Но Бессон был человечен. Он знал по имени почти всех больных и обращался к ним с дружеской фамильярностью.
— А это мой старый друг, который сейчас засыплет меня вопросами.
Иногда он похлопывал кого-нибудь из больных по щеке или плечу, особенно если знал, что к его следующему приходу эта кровать освободится и на ней будет лежать уже другой.
Могра боится, понимая, что вся группа вот-вот нахлынет к нему в палату.
Его, наверное, выдает взгляд: м-ль Бланш, которая внимательно за ним наблюдает, спешит успокоить:
— Не бойтесь, профессор никогда не приводит учеников в отдельную палату.
Может, с ним будет один ассистент, и то вряд ли.
Если он сосчитал правильно, сегодня пятница. Могра отмечает это, как отмечает все, что узнает о жизни в больнице. Ему это нужно в основном как упражнение для ума.
— Он уже скоро, — объявляет сиделка, выглянув в коридор. — По пятницам (значит, он не ошибся!) обход длится недолго.

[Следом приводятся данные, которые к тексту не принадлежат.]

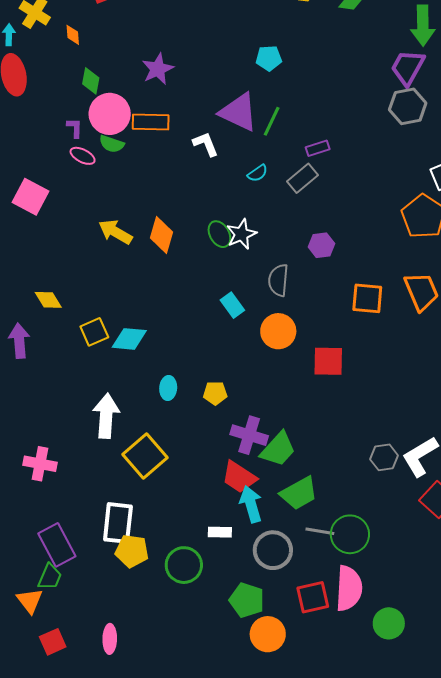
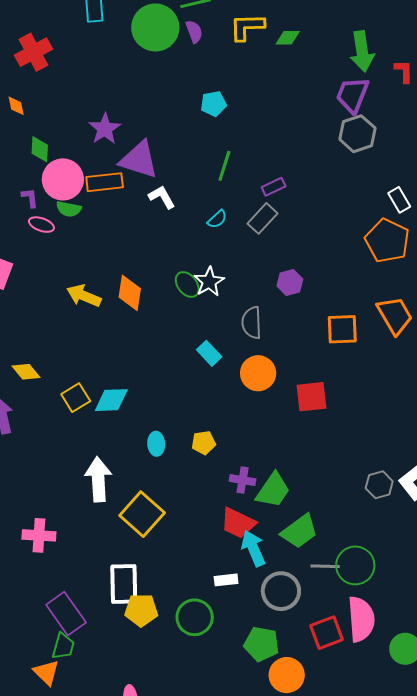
purple triangle: (239, 112) -> (139, 160), moved
purple cross: (249, 435) -> (243, 480), size x0.7

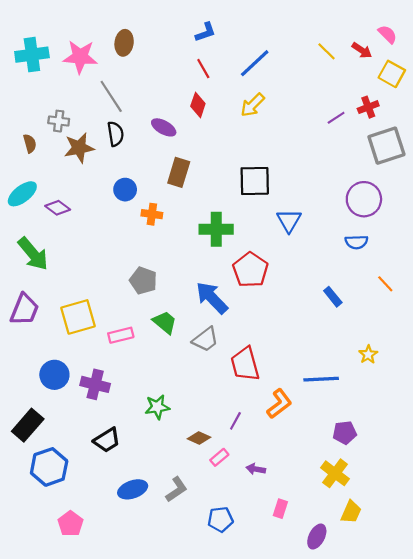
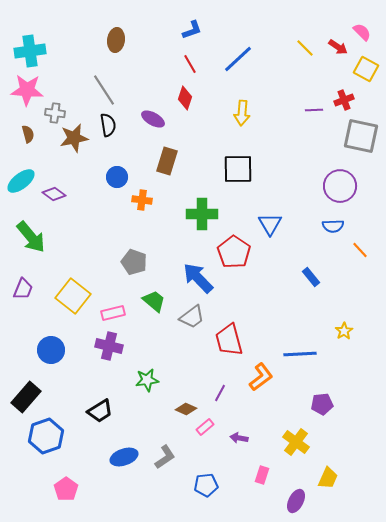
pink star: (80, 57) -> (27, 90), moved
yellow arrow: (253, 105) -> (242, 113), moved, turned -40
purple line: (336, 118) -> (314, 110), turned 30
gray square: (386, 146) -> (361, 136), turned 30
blue triangle: (289, 221) -> (270, 224), moved
orange line: (385, 284) -> (360, 250), moved
purple trapezoid: (24, 309) -> (23, 289), size x0.7
yellow square: (78, 317) -> (73, 296), turned -36
purple cross: (95, 384) -> (109, 346), moved
yellow cross: (335, 473) -> (296, 442), moved

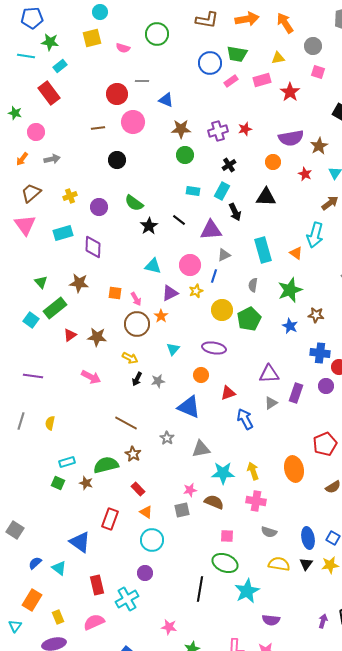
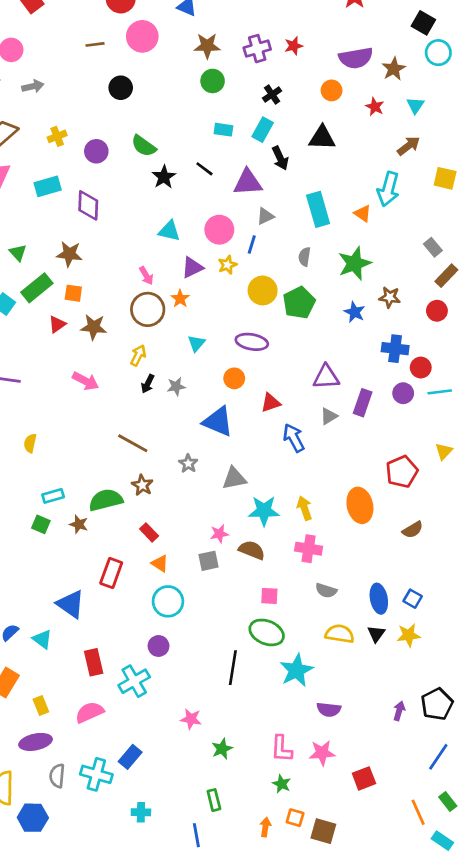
orange square: (115, 293) -> (73, 293), moved
yellow arrow: (130, 358) -> (138, 355), turned -91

Вот в среду — другое дело.
Могра отмечает в уме: среда.
Она поправляет волосы перед зеркалом, а так как оно висит над раковиной, слева от постели, задевает Могра своим халатом.
Профессор входит в палату один, а вся его свита куда-то устремляется по коридору, топоча, словно школьники, выходящие из класса. Одуар кивает ему, не давая себе труда улыбнуться при этом, как Бессон, и окидывает его профессиональным взглядом.
М-ль Бланш протягивает листок с записями, но профессор тут же возвращает его обратно, как будто не может узнать из него ничего для себя нового, а ход болезни определен раз и навсегда. Подойдя к кровати, он бормочет — скорее, самому себе, нежели пациенту:
— Ну, посмотрим…
На Могра надета пижамная куртка с его инициалами, которую кто-то принес из отеля, но штаны ему не надевают. Одуар достает из кармана молоточек, постукивает им по коленкам и локтям, после чего каким-то острым инструментом проводит по подошвам. Явно заинтересованный, он повторяет этот маневр несколько раз.
— Ему давали синтрон?
— Вчера в девять вечера. Сегодня утром я решила дождаться вашего прихода.
И еще я хотела спросить, можно ли дать ему немного апельсинового сока…
Профессор молча пожимает плечами: это должно означать, что он не видит в предложении сестры ничего опасного и вообще это не важно.
— Сегодня днем начнете разрабатывать ему руку и ногу. Три раза в сутки, по пять минут.
Одуар избегает смотреть Могра прямо в глаза, которому вдруг приходит в голову, что это, возможно, от застенчивости. Без халата и шапочки, в другой обстановке — к примеру, в автобусе или метро, — профессор, наверное, похож на ничем не примечательного мелкого служащего.